A Gender Rights Activist working with the tribal and marginalized communities in india, Srilekha is a PhD scholar working on understanding body and sexuality among tribal girls, to fill the gaps in research around indigenous women and their stories. Srilekha has worked extensively at the grassroots level with community based organisations, through several advocacy initiatives around Gender, Mental Health, Menstrual Hygiene and Sexual and Reproductive Health Rights (SRHR) for the indigenous in Jharkhand, over the last 6 years.

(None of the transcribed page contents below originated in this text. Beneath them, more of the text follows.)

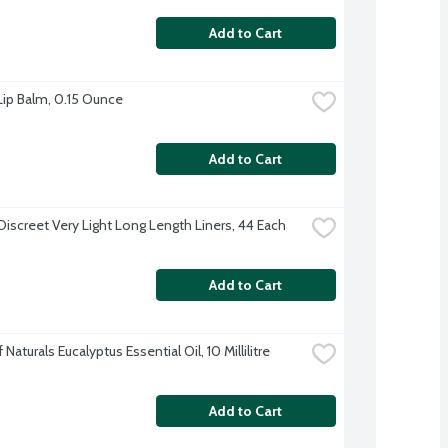
Add to Cart
 Lip Balm, 0.15 Ounce
Add to Cart
Discreet Very Light Long Length Liners, 44 Each
Add to Cart
Naturals Eucalyptus Essential Oil, 10 Millilitre
Add to Cart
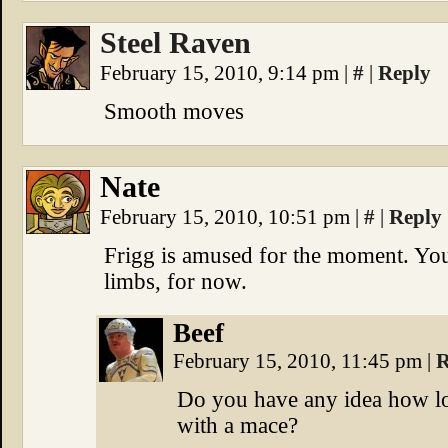
Steel Raven
February 15, 2010, 9:14 pm
|
#
|
Reply
Smooth moves
Nate
February 15, 2010, 10:51 pm
|
#
|
Reply
Frigg is amused for the moment. You
limbs, for now.
Beef
February 15, 2010, 11:45 pm
|
R
Do you have any idea how lo
with a mace?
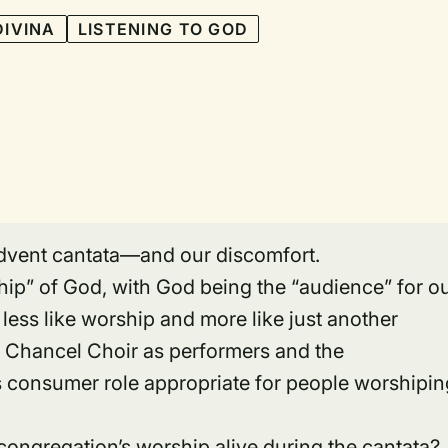
DIVINA
LISTENING TO GOD
 Advent cantata—and our discomfort.
hip” of God, with God being the “audience” for o
t less like worship and more like just another
 Chancel Choir as performers and the
s consumer role appropriate for people worshipin
ngregation’s worship alive during the cantata?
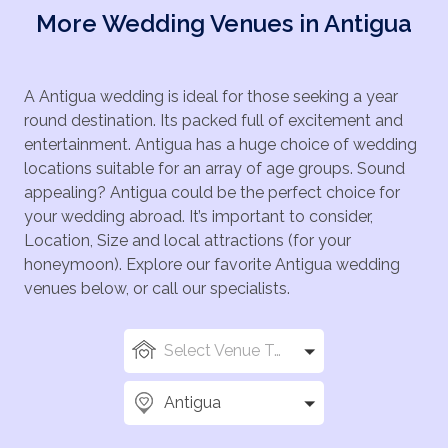
More Wedding Venues in Antigua
A Antigua wedding is ideal for those seeking a year
round destination. Its packed full of excitement and
entertainment. Antigua has a huge choice of wedding
locations suitable for an array of age groups. Sound
appealing? Antigua could be the perfect choice for
your wedding abroad. It’s important to consider,
Location, Size and local attractions (for your
honeymoon). Explore our favorite Antigua wedding
venues below, or call our specialists.
Select Venue Types
Antigua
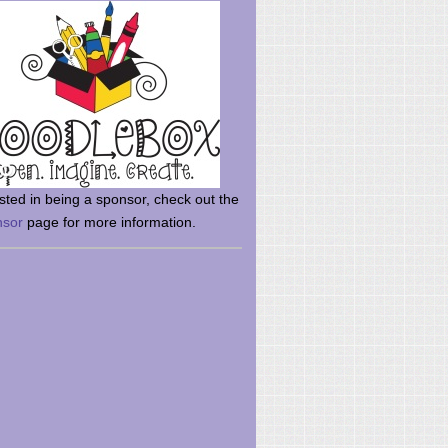
rsted in being a sponsor, check out the
nsor
page for more information.
here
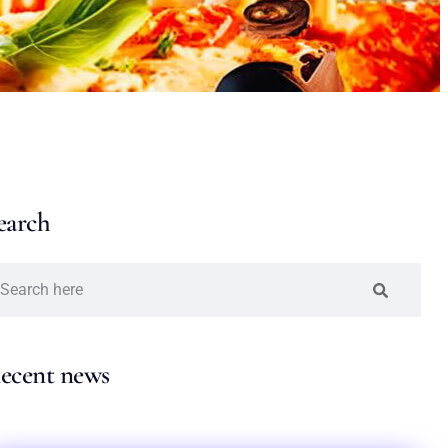
earch
ecent news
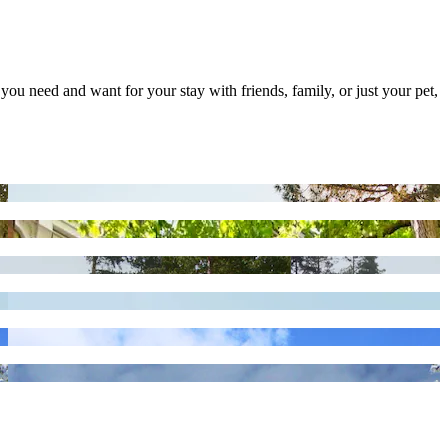
 you need and want for your stay with friends, family, or just your pet,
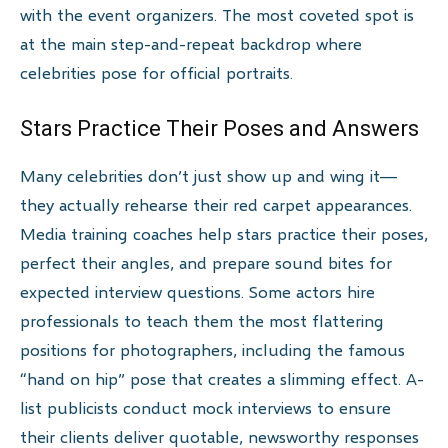
with the event organizers. The most coveted spot is
at the main step-and-repeat backdrop where
celebrities pose for official portraits.
Stars Practice Their Poses and Answers
Many celebrities don’t just show up and wing it—
they actually rehearse their red carpet appearances.
Media training coaches help stars practice their poses,
perfect their angles, and prepare sound bites for
expected interview questions. Some actors hire
professionals to teach them the most flattering
positions for photographers, including the famous
“hand on hip” pose that creates a slimming effect. A-
list publicists conduct mock interviews to ensure
their clients deliver quotable, newsworthy responses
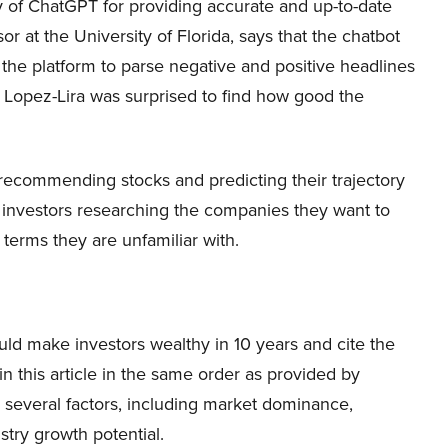
ity of ChatGPT for providing accurate and up-to-date
or at the University of Florida, says that the chatbot
he platform to parse negative and positive headlines
y. Lopez-Lira was surprised to find how good the
 recommending stocks and predicting their trajectory
 investors researching the companies they want to
 terms they are unfamiliar with.
ld make investors wealthy in 10 years and cite the
in this article in the same order as provided by
n several factors, including market dominance,
try growth potential.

Srilekha has also contributed to sustainable livelihood projects and legal aid programs for survivors of sex trafficking. She has been conducting research based programs on maternal health, mental health, gender based violence, sex and sexuality. Her interest lies in conducting workshops for young people on life skills, feminism, gender and sexuality, trauma, resilience and interpersonal relationships.

A Guwahati-based college student pursuing her Masters in Tata Institute of Social Sciences, Bidisha started the #BleedwithDignity campaign on the technology platform Change.org, demanding that the Government of Assam install
biodegradable sanitary pad vending machines in all government schools across the state. Her petition on Change.org has already gathered support from over 90000 people and continues to grow.

Bidisha was selected in Change.org’s flagship program ‘She Creates Change’ having run successful online advocacy
campaigns, which were widely recognised. Through the #BleedwithDignity campaign; she organised and celebrated World Menstrual Hygiene Day, 2019 in Guwahati, Assam by hosting a wall mural by collaborating with local organisations. The initiative was widely covered by national and local media, and the mural was later inaugurated by the event’s chief guest Commissioner of Guwahati Municipal Corporation (GMC) Debeswar Malakar, IAS.